Eine Aktualität hätte dieses Thema aus unserer Sicht durchaus nach dem 12. September gehabt, weil damals gewaltbereite Gegendemonstranten mit der Androhung von Selbstjustiz faktisch über die Zulässigkeit einer Demonstration entschieden haben, indem sie den Senat dazu gebracht haben, zu beantragen, dass diese Demonstration nicht genehmigt wird. Das wäre ein Thema gewesen. Es hat auch die Gerichte beschäftigt, und die Gerichte haben deutlich gemacht, dass man diesen Weg nur in diesem Ausnahmefall mitgegangen ist. Das wird nicht wieder passieren.
Dass die AfD dieses Thema jetzt aber vor dem Hintergrund des vorletzten Wochenendes in die Aktualität zu hieven versucht, erscheint uns ein untauglicher Versuch. Natürlich gibt es die Verpflichtung der Behörden zur Durchsetzung des Versammlungsrechts, auch das der AfD, um das ganz deutlich zu sagen. Aber es gilt auch hier wie bei allem staatlichen Handeln das Verhältnismäßigkeitsprinzip. Daher kann ein Versammlungsveranstalter üblicherweise keinen Anspruch auf eine ganz bestimmte Route geltend machen, wenn deren Durchsetzung mit unverhältnismäßigem Einsatz von Zwangsmitteln verbunden ist; das kennen wir alle, und so war es auch dort. Eine zumutbare Alternativroute in relevanter Nähe zur angemeldeten
Route kann angeordnet werden und ist dann auch anzunehmen. Wenn eine Route nicht möglich ist, dann geht es eben anders.

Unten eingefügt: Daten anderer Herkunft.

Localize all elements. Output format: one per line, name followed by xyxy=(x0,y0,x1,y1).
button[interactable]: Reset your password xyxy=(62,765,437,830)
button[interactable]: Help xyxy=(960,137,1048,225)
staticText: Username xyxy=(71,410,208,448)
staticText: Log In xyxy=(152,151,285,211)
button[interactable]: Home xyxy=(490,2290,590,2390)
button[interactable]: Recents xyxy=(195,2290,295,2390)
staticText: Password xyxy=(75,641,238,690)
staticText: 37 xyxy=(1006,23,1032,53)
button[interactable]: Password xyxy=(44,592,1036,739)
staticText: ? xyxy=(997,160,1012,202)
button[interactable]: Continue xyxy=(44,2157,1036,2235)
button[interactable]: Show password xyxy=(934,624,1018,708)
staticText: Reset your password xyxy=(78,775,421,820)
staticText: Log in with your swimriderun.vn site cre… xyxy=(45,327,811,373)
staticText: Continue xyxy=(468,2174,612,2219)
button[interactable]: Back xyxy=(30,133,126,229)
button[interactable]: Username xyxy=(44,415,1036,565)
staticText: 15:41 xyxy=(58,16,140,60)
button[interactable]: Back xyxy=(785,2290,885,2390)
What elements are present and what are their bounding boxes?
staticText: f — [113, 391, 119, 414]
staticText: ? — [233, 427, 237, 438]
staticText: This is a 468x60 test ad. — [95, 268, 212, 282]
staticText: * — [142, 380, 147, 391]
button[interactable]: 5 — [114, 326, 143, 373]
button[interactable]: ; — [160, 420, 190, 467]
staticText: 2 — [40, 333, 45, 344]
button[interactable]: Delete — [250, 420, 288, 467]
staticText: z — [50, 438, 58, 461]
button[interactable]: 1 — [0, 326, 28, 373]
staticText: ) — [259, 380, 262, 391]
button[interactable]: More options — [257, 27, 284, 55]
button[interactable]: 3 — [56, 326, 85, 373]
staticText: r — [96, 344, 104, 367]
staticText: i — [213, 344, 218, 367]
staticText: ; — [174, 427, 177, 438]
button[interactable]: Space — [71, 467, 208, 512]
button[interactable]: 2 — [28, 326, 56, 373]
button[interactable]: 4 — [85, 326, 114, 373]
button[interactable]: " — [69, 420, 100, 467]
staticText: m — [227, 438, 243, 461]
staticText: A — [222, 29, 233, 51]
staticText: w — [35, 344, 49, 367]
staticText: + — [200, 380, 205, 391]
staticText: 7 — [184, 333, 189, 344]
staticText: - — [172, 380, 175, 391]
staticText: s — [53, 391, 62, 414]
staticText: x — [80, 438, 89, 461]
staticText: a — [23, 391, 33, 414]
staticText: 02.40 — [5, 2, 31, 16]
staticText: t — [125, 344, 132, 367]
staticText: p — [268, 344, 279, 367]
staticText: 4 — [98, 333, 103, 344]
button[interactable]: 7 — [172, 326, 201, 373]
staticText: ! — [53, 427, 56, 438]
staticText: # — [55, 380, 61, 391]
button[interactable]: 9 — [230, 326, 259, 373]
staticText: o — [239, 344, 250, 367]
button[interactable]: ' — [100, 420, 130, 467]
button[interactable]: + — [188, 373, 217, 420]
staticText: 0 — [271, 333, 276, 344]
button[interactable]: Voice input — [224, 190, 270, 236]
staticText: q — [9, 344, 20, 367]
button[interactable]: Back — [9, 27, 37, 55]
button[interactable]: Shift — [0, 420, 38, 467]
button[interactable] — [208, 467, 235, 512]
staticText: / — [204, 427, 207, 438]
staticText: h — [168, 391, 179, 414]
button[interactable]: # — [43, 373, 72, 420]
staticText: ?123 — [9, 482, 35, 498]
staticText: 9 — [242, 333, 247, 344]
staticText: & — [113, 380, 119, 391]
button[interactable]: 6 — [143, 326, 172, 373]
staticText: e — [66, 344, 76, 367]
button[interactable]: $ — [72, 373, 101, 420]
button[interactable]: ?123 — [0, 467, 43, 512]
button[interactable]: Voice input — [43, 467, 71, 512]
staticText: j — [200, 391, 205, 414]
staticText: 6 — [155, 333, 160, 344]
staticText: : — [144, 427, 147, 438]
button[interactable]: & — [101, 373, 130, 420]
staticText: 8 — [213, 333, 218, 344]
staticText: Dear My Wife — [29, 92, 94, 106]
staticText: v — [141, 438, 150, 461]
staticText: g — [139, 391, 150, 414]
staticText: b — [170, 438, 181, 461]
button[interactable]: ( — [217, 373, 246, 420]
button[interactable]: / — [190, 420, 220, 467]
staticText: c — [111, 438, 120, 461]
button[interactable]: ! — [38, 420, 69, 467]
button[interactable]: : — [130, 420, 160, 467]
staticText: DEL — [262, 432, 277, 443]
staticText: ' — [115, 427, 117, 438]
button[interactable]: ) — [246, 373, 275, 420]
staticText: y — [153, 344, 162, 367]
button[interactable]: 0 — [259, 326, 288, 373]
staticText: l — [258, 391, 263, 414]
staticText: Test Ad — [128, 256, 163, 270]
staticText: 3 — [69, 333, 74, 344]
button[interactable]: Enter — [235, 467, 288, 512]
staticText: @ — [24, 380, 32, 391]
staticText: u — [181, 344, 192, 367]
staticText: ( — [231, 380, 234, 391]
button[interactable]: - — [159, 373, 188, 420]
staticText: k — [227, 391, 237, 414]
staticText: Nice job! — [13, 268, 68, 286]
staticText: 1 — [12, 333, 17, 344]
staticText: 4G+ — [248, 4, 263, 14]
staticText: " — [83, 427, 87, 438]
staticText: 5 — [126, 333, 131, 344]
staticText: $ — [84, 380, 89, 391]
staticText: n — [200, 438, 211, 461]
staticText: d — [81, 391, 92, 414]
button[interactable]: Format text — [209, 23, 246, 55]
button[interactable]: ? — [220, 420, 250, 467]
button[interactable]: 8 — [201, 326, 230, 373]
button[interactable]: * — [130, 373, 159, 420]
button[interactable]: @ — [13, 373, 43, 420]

Der AfD geht es aber offenbar eher um die eigene Inszenierung als um eine rechtsstaatliche Durchsetzung des Versammlungsrechts mit verhältnismäßigen Mitteln.
Der sicherlich verständlichen Enttäuschung über die – zum Glück, aus meiner Sicht – sehr geringe Resonanz Ihres Demo-Aufrufs können Sie aber nicht dadurch abhelfen, dass Sie das als Thema einer Aktuellen Stunde anmelden. Das halte ich nicht für sinnvoll.